- [WHAT IS EXPECTED] After locating the line with "富士市で森林の整備・調査などに取り組む「富士市森", reproduce that line and every one following it exactly, up to the end of the entries.

*** Opening of GIVEN INFORMATION ***

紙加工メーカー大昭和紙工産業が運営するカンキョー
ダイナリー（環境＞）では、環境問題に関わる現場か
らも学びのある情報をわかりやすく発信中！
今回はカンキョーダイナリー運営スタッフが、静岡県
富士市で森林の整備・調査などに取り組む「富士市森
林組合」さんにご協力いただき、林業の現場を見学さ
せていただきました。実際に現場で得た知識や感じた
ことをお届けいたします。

*** Close of GIVEN INFORMATION ***

- [ANSWER AREA]
富士市で森林の整備・調査などに取り組む「富士市森
林組合」さんにご協力いただき、林業の現場を見学さ
せていただきました。実際に現場で得た知識や感じた
ことをお届けいたします。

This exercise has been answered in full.